Over a decade later, Schumpeter revisited this theme in Capitalism, Socialism, and Democracy:
Since capitalist enterprise, by its very achievements, tends to automatize progress, we conclude that it tends to make itself superfluous—to break to pieces under the pressure of its own success. The perfectly bureaucratized giant industrial unit not only ousts the small or medium-sized firm and ‘expropriates’ its owners, but in the end it also ousts the entrepreneur.
Given Schumpeter’s finely tuned appreciation for the beneficial role played by entrepreneurs and his antipathy to planned economies, these two paragraphs represent an indisputably bleak vision of the future.2
Predicting the Soviet Fall
As it turned out, Schumpeter underestimated the adaptability of capitalism and overestimated the adaptability of socialism. For this reason, the core concern of his most widely read work turns out to have been misplaced.

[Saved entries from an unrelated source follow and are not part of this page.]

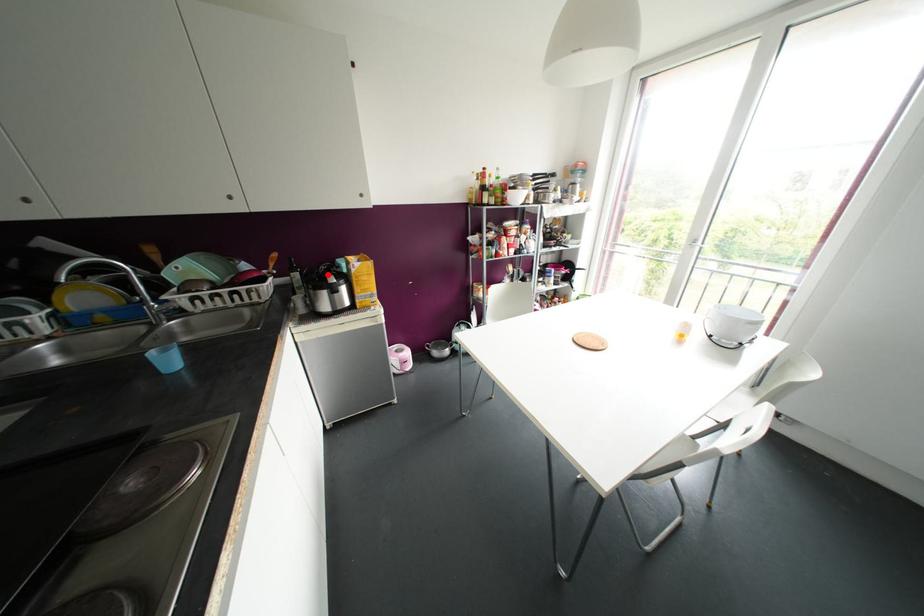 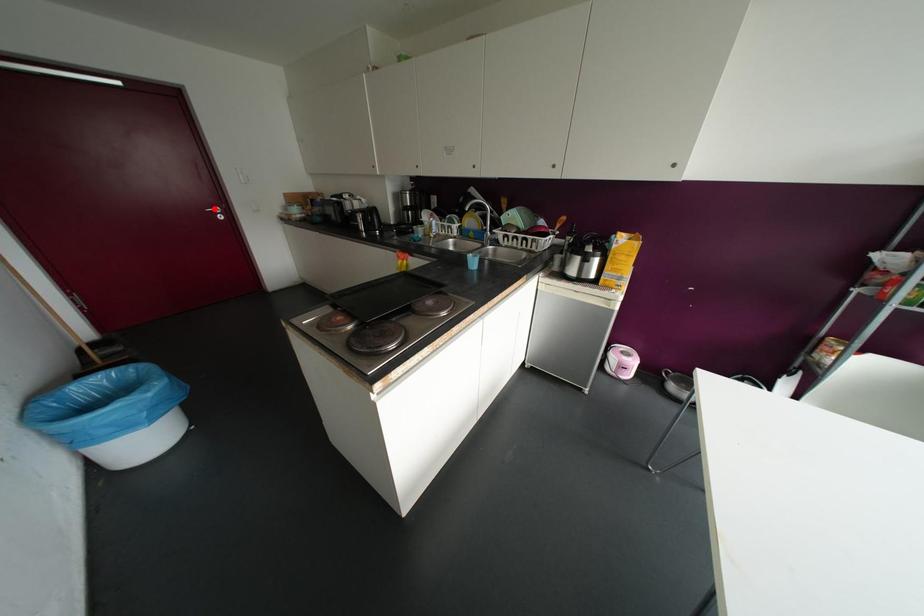 I am providing you with two images of the same scene from different viewpoints. A red point is marked on the first image and another point is marked on the second image. Are the points marked in image1 and image2 representing the same 3D position?

No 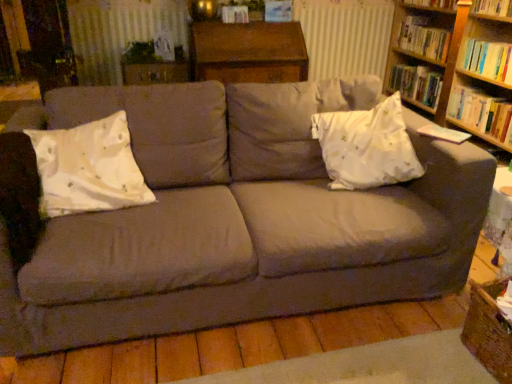 I want to click on free space on the front side of hardcover book at upper center, so click(227, 24). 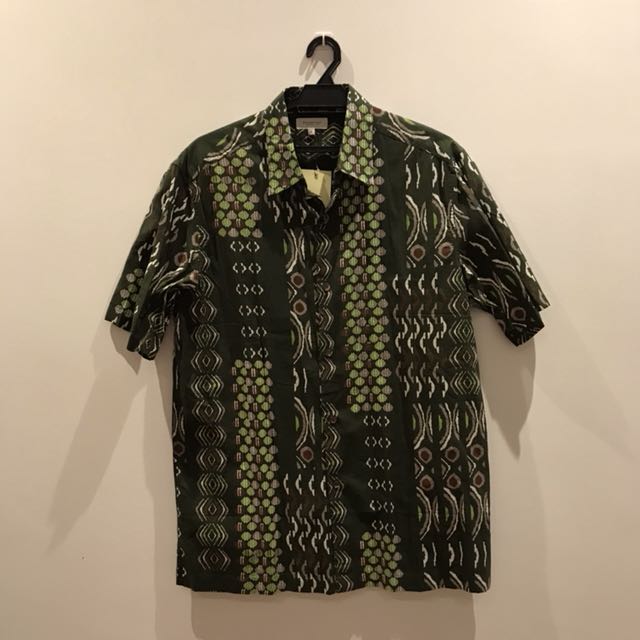 Identify the location of wall. This screenshot has height=640, width=640. (557, 537). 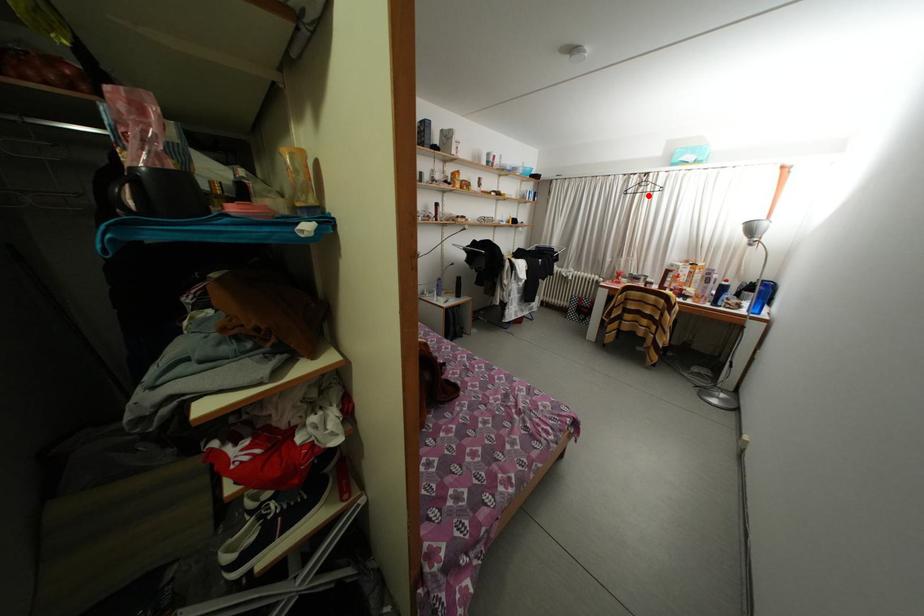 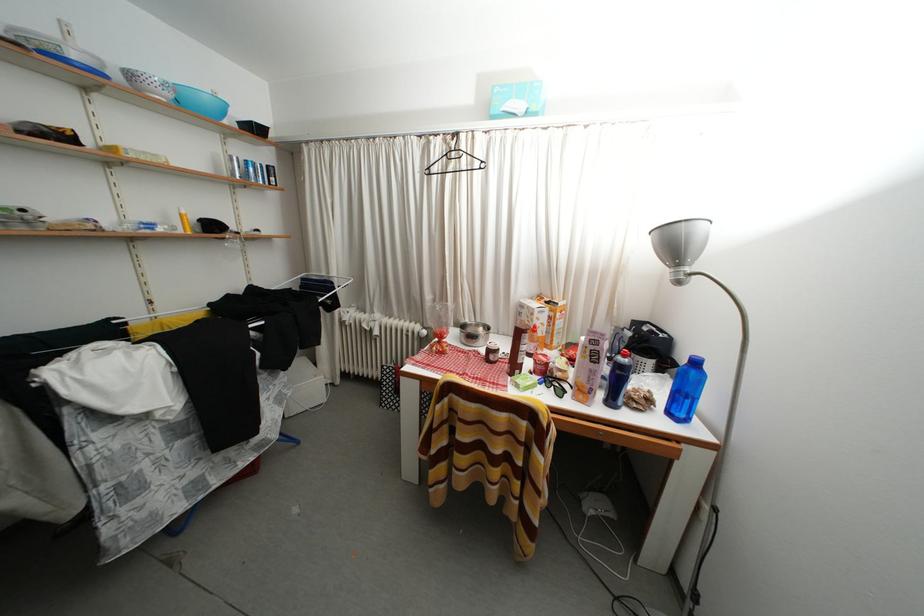 Where in the second image is the point corresponding to the highlighted location from the first image?

(458, 172) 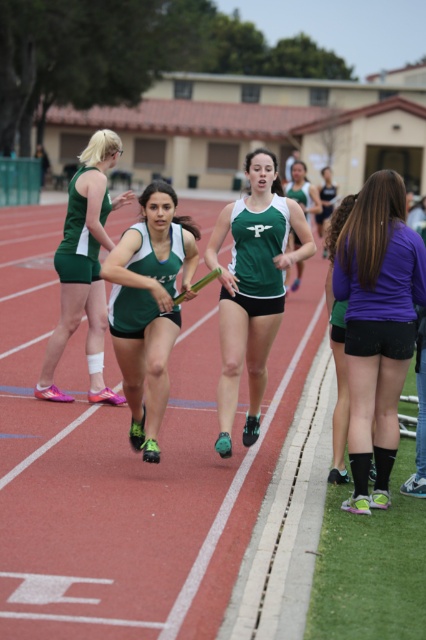 Which is more to the left, matte green uniform at center or green jersey at center?

From the viewer's perspective, matte green uniform at center appears more on the left side.

Is matte green uniform at center wider than green jersey at center?

No.

Is point (94, 316) closer to camera compared to point (313, 211)?

Yes, it is in front of point (313, 211).

In order to click on matte green uniform at center in this screenshot , I will do `click(85, 266)`.

Is matte green uniform at center smaller than purple matte shirt at center?

Indeed, matte green uniform at center has a smaller size compared to purple matte shirt at center.

Who is shorter, matte green uniform at center or purple matte shirt at center?

matte green uniform at center

Consider the image. Who is more distant from viewer, (94, 188) or (333, 198)?

Point (333, 198)

In order to click on matte green uniform at center in this screenshot , I will do `click(85, 266)`.

Image resolution: width=426 pixels, height=640 pixels. Describe the element at coordinates (253, 288) in the screenshot. I see `green matte running uniform at center` at that location.

Looking at this image, which is more to the left, green matte running uniform at center or purple matte shirt at center?

Positioned to the left is green matte running uniform at center.

Between point (249, 422) and point (328, 179), which one is positioned behind?

The point (328, 179) is more distant.

You are a GUI agent. You are given a task and a screenshot of the screen. Output one action in this format:
    pyautogui.click(x=<x>, y=<y>)
    Task: Click on the green matte running uniform at center
    
    Given the screenshot: What is the action you would take?
    pyautogui.click(x=253, y=288) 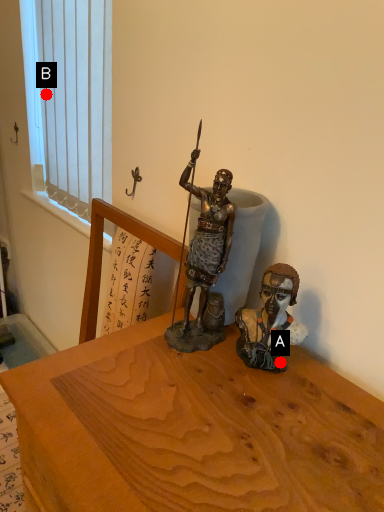 Question: Two points are circled on the image, labeled by A and B beside each circle. Which point is farther to the camera?

Choices:
 (A) A is further
 (B) B is further

Answer: (B) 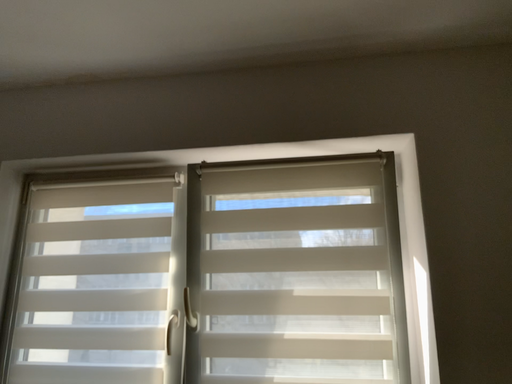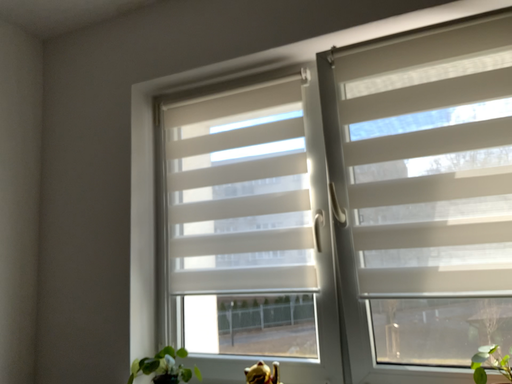 Question: How did the camera likely rotate when shooting the video?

To be sure, the Soviet Union did prove a formidable ally in World War II and just as formidable a foe for the first twenty years or so of the Cold War. In the 1950s, Soviet economic growth was dramatic. The launching of Sputnik in October 1957 substantiated profound fears in the West that the Soviet system was ascendant.
It was not Schumpeter but another Harvard economist, Martin Weitzman, who documented early in his career the structural flaws in the Soviet economy that were already undermining its development, even as the United States successfully raced to match its space-age achievements. In a 1970 paper Weitzman applied the techniques of aggregate production function estimation developed by Robert Solow in his seminal papers on technical change in the U.S. economy to identify sources of growth in the Soviet economy.3 The results were striking. Solow had found in 1957 that 87 percent of the growth in the U.S. economy over the first half of the 20th century was a “residual”, not accounted for by accumulation of the traditional factors of production: capital and labor. Solow attributed this growth residual to technological and organizational innovation. Studying the Soviet economy during the interval 1950–69, Weitzman found that only 15–25 percent of growth could be attributed to technical change and organizational innovation.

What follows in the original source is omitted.